Resistance screening was performed using the double-drop method (41, 45) (Table 2). No evidence of bacterial resistance to Sb-1 was observed at the end of 24 h in time-kill samples with PAC, whereas phage-alone regimens developed resistance. Antibiotic resistance tests were performed as described previously against DAP, VAN, CPT, and CFZ (46, 47), and no resistance/elevated MICs were observed in any of the regimens against strain D712 at the end of 24 h.

TABLE 2.

Resistance check for bacteriophage and antibiotics at the end of 24 h exposure

Regimena	D712		MW2
	Phage resistanceb	Antibiotic resistance/elevated MIC (μg/ml)	Phage resistanceb	Antibiotic resistance/elevated MIC (μg/ml)
P	R	–c	R	–c
P-VAN	S		S
VAN	NA		NA
P-VAN-CFZ	S		S
P-VAN-CPT	S		S
P-DAP	S		S
DAP	NA		NA
P-DAP-CFZ	S		S
P-DAP-CPT	S		S
P-CFZ	S		S
P-CPT	S		S
GC	S	–c	S	–c

^aVAN, vancomycin; DAP, daptomycin; CPT, ceftaroline; CFZ, cefazolin; P, bacteriophage Sb-1; GC, growth control.

^bBacterial isolates were susceptible at the end of 24-h time-kill experiment. S, clear spot in double-drop method; R, resistant (phage activity was not observed within bacterial spot). Regimens not including bacteriophage were not tested for bacteriophage resistance. NA, not applicable.

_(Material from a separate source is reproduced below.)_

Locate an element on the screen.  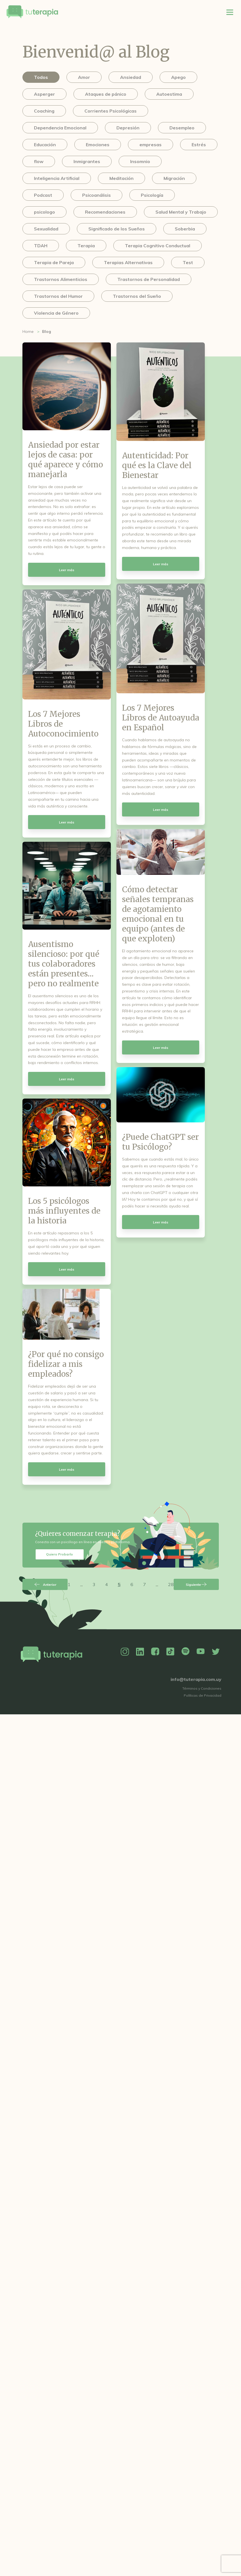 Spotify is located at coordinates (185, 1651).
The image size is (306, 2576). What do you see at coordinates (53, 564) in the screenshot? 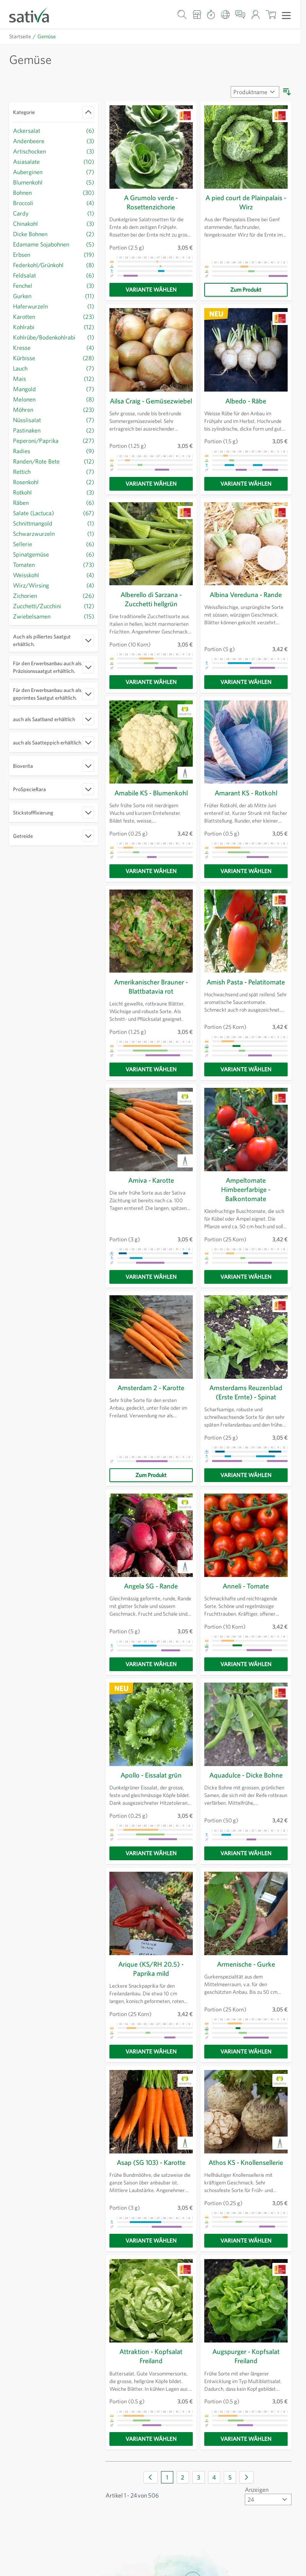 I see `[Tomaten Filter, 73 verfügbare Produkte]` at bounding box center [53, 564].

^c–, antibiotic resistance/elevated MIC values were not detected. The resistance/elevated MIC test was performed against DAP, VAN, and CPT. D712 already has MIC values of >64 against CFZ.

Membrane vesicle formation measurements.

Our hypothesis regarding MV experiments was that phages may stimulate vesicle shedding through AgrA-mediated quorum sensing (24) (Fig. 1). To test this hypothesis, we measured membrane vesicle formation in all regimens/treatments, including growth control, using modified Bolte method (48). Although MVs activate the immune response, which is critical in cases like bacteremia, they can also worsen the disease state in circumstances such as infective endocarditis due to high production of specific proinflammatory cytokines (49, 50). Moreover, reduction in MV formation might improve overall antimicrobial efficacy if MVs act as “sinks” or decoys capable of binding to phages or antibacterials and effectively reducing the local concentration of active drug (51).

Strain D712 demonstrated significantly higher MV formation with β-lactam antibiotics than with either β-lactam-phage combination (P < 0.0001). A similar trend was observed with strain MW2, in that CFZ, VAN, or DAP regimens formed significantly greater amounts of MVs than corresponding PAC regimens (P < 0.0001), whereas CPT did not follow this trend in strain MW2. Interestingly, the MW2 strain exhibited 6-fold-higher MVs for growth control than the D712 strain. Therefore, suppression of MV formation was more pronounced with MW2 than with D712, and suppression of MVs in PACs versus D712 was not significant (P > 0.5).

Phage quantification and the impact of antibiotics on phage replication.

Phage quantification was assessed using the modified small-drop agar overlay method (41). Phage populations at the end of the 24-h time-kill analysis ranged between 10⁴ and 10⁶ PFU/ml for all treatments and bacterial strains. While the phage population (attached plus unattached) at the start of the experiment was 6 × 10⁵ PFU/ml (bacteriophage-to-bacterial ratio, 0.6), the number of unattached bacteriophages increased up to 10⁶ during the experiment. In general, mean phage counts for MW2 were less than D712 because of lower sensitivity. However, no specific pattern of phage increase/decrease was observed with addition of antibiotic(s).

The limitations of this study include the limited number of tested organisms, inclusion of only one bacteriophage, and lack of dose escalation/de-escalation experiments. The findings of this study introduce PAC as a promising alternative for combating multidrug-resistant infections. In addition, PAC may allow for a reduction in required antibiotic exposures, minimizing antibiotic adverse events and strengthening antibiotic stewardship efforts.